Enseigner : quoi, avec qui ?

6Fortement déterminés par les objectifs assignés à l’enseignement, les disciplines, leurs contenus, les liens qu’elles entretiennent, leur didactique et leur pédagogie, ont connu ces dernières années, du primaire au secondaire, des changements nombreux : sont-ils de fond, ou de surface ? Alors que des textes imposent d’autres approches en fondant les apprentissages sur les compétences (socle commun en 2006, compétences clés du XXIe siècle établi par l’OCDE) le métier d’enseignant repose toujours essentiellement sur la maîtrise des contenus (la formation première est « universitaire disciplinaire » pour les disciplines générales, et elle est celle du métier pour les enseignements professionnels), et secondairement sur la connaissance des élèves. Enseigner se définit encore pour les professeurs par la discipline qu’ils enseignent, ou celles dont ils viennent, alors que le référentiel de compétences qui définit le métier y consacre une place très limitée. Comment traduisent-ils dans la classe cette dualité ? Au moment où des domaines se reconfigurent (dans le champ de la citoyenneté, des arts et de la culture, du développement durable, de la santé, de l’orientation) et se superposent à la structuration traditionnellement disciplinaire du système éducatif, comment se saisissent-ils de ces liens nouveaux ? Que signifient ces évolutions quant au rôle des disciplines scolaires dans l’appréhension du monde et de la vie, dans la formation de la personne ?

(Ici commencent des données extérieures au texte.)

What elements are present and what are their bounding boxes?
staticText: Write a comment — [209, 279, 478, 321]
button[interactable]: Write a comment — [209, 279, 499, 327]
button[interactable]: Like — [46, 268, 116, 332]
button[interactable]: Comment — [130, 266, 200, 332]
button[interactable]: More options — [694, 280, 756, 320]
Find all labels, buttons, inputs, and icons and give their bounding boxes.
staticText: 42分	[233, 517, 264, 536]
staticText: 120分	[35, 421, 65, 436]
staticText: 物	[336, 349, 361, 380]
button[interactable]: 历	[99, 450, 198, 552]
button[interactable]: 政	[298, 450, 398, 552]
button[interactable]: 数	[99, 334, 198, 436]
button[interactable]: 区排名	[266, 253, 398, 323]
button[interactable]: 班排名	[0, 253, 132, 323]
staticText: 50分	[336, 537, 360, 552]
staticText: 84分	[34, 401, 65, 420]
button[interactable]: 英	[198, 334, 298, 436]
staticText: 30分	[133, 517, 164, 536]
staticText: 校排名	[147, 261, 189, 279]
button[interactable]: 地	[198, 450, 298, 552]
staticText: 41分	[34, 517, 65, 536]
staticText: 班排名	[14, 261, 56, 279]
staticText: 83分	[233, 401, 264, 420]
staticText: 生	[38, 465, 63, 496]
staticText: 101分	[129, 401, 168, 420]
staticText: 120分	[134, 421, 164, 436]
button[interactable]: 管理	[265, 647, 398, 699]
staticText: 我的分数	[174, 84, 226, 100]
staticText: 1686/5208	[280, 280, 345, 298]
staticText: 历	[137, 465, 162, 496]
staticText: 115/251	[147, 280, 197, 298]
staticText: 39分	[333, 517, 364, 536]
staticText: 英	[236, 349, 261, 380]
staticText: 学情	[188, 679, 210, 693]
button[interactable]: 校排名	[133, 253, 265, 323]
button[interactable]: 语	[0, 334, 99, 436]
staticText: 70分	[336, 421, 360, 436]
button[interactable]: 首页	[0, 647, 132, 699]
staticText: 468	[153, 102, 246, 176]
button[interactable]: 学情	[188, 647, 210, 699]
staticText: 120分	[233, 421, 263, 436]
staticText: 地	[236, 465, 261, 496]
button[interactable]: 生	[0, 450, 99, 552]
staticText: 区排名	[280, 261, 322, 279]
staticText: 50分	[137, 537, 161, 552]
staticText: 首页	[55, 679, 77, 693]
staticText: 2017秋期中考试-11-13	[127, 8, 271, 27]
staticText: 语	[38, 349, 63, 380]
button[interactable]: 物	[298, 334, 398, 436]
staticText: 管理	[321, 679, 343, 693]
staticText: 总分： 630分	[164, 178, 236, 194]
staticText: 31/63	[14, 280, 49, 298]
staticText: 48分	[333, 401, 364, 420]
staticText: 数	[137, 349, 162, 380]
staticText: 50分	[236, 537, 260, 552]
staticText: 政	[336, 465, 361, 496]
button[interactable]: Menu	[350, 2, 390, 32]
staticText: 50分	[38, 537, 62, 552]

7Complexe, la réalité de l’enseignement l’est aussi par la multiplicité des acteurs, parmi lesquels, au-delà de l’institution, les familles, dont on voit ces derniers mois, qu’il y a bien avec elles un relais à approfondir ou à établir, les associations partenaires, les entreprises de soutien scolaire…

8Enseigner reste un acte profondément social. Un métier de première utilité publique, qui gagnerait à plus de visibilité pour plus de reconnaissance.